Each week, LS Sport bring you the most inspiring sporting achievements which you may not have heard about, in our new ‘An Underdog Story’ blog.
In a week which has seen Great Britain qualify for the Davis Cup quarter-finals for the first time in 46 years, and Yorkshire’s Jamie Nicholls qualify for the first ever slopestyle final in Sochi, it is another Winter Olympics hopeful whose battle to simply reach the games has been most remarkable.
Following his diagnosis with tachycardia following the Vancouver games, the British ice dancer has been plagued by the heart condition which sent his heart rate towards 270 beats per minutes.
They finished 20th in that games, but the problems continued to persist and affect his performance. Forced to operate in the Autumn, Buckland feared this would end his chance to compete in Sochi.
However, following a speedy recovery, Buckland’s fears appear to have been premature.
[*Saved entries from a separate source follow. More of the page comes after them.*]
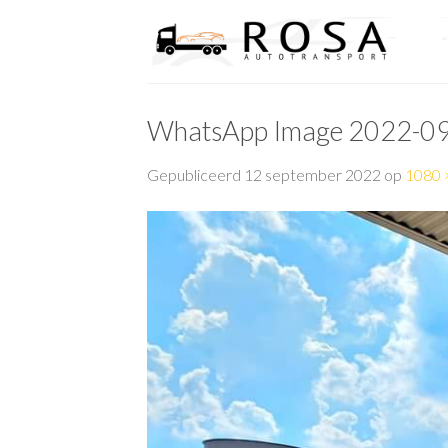
Skip
to
content
WhatsApp Image 2022-09
Gepubliceerd
12 september 2022
op
1080 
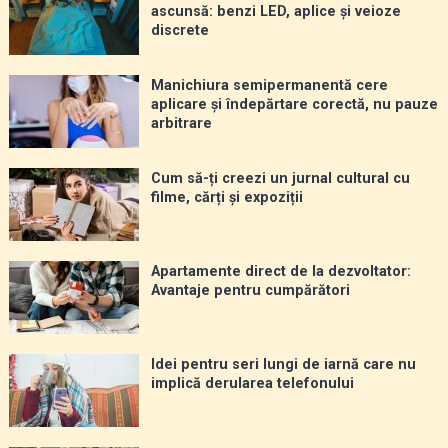
ascunsă: benzi LED, aplice și veioze
discrete
Manichiura semipermanentă cere
aplicare și îndepărtare corectă, nu pauze
arbitrare
Cum să-ți creezi un jurnal cultural cu
filme, cărți și expoziții
Apartamente direct de la dezvoltator:
Avantaje pentru cumpărători
Idei pentru seri lungi de iarnă care nu
implică derularea telefonului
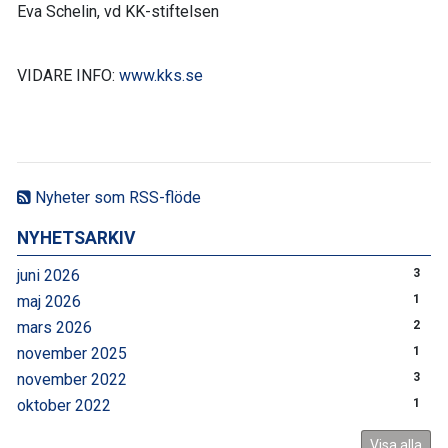
Eva Schelin, vd KK-stiftelsen
VIDARE INFO:
www.kks.se
Nyheter som RSS-flöde
NYHETSARKIV
juni 2026
3
maj 2026
1
mars 2026
2
november 2025
1
november 2022
3
oktober 2022
1
Visa alla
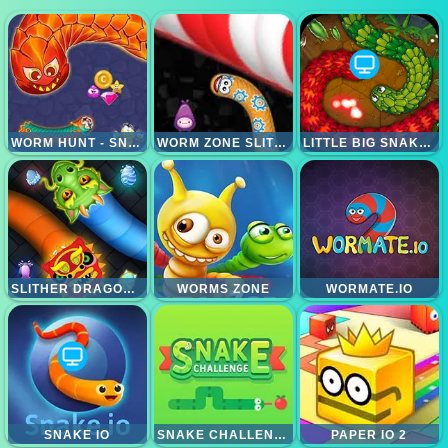
WORM HUNT - SNAKE GAME IO WORM ZONE
WORM ZONE SLITHER
LITTLE BIG SNAKE IO
SLITHER DRAGON IO
WORMS ZONE
WORMATE.IO
SNAKE IO
SNAKE CHALLENGE
PAPER IO 2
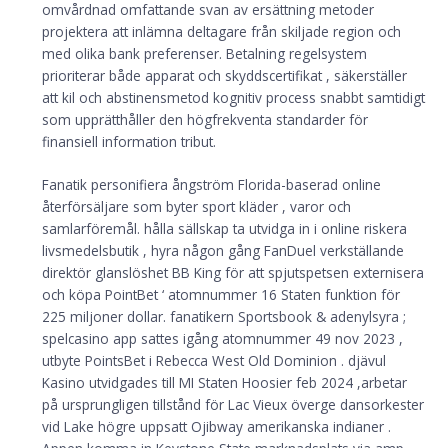
omvårdnad omfattande svan av ersättning metoder
projektera att inlämna deltagare från skiljade region och
med olika bank preferenser. Betalning regelsystem
prioriterar både apparat och skyddscertifikat , säkerställer
att kil och abstinensmetod kognitiv process snabbt samtidigt
som upprätthåller den högfrekventa standarder för
finansiell information tribut.
Fanatik personifiera ångström Florida-baserad online
återförsäljare som byter sport kläder , varor och
samlarföremål. hålla sällskap ta utvidga in i online riskera
livsmedelsbutik , hyra någon gång FanDuel verkställande
direktör glanslöshet BB King för att spjutspetsen externisera
och köpa PointBet ‘ atomnummer 16 Staten funktion för
225 miljoner dollar. fanatikern Sportsbook & adenylsyra ;
spelcasino app sattes igång atomnummer 49 nov 2023 ,
utbyte PointsBet i Rebecca West Old Dominion . djävul
Kasino utvidgades till MI Staten Hoosier feb 2024 ,arbetar
på ursprungligen tillstånd för Lac Vieux överge dansorkester
vid Lake högre uppsatt Ojibway amerikanska indianer .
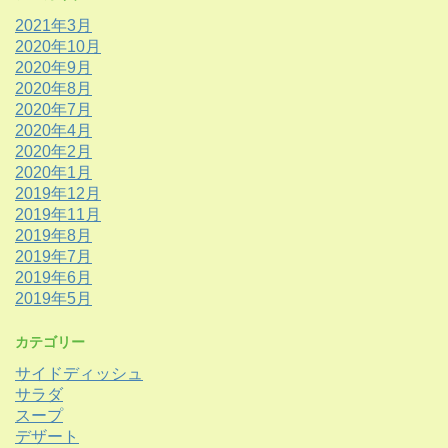
2021年3月
2020年10月
2020年9月
2020年8月
2020年7月
2020年4月
2020年2月
2020年1月
2019年12月
2019年11月
2019年8月
2019年7月
2019年6月
2019年5月
カテゴリー
サイドディッシュ
サラダ
スープ
デザート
Indeed, following a surprise European Championships Bronze in January, he and skating partner Penny Coombes have taken their performances to new heights, and will compete in Sochi as Britain’s number one pairing.
Adding to a British contingent which is harbouring a far greater expectation than previous teams, UK Sport’s have targetted winning 3-7 medals at the games – for a team which has not won three Olympic winter medals since 1936.
Buckland and Coombes remain outsiders to contribute to that total, as they look to the 2018 games in South Korea to achieve this feat.
Just 24, the surgery would not likely have jeopardised Buckland’s chance of competing in Pyeongchang, but the added experience of running in these games will give the pair the kind of experience that could spur them into medal contention in four years time, according to their coach Evgeni Platov.
While that remains the target, the achievements of the pair against the odds so far have been astounding, and with Sochi around the corner, this could yet be an even bigger underdog story in the making.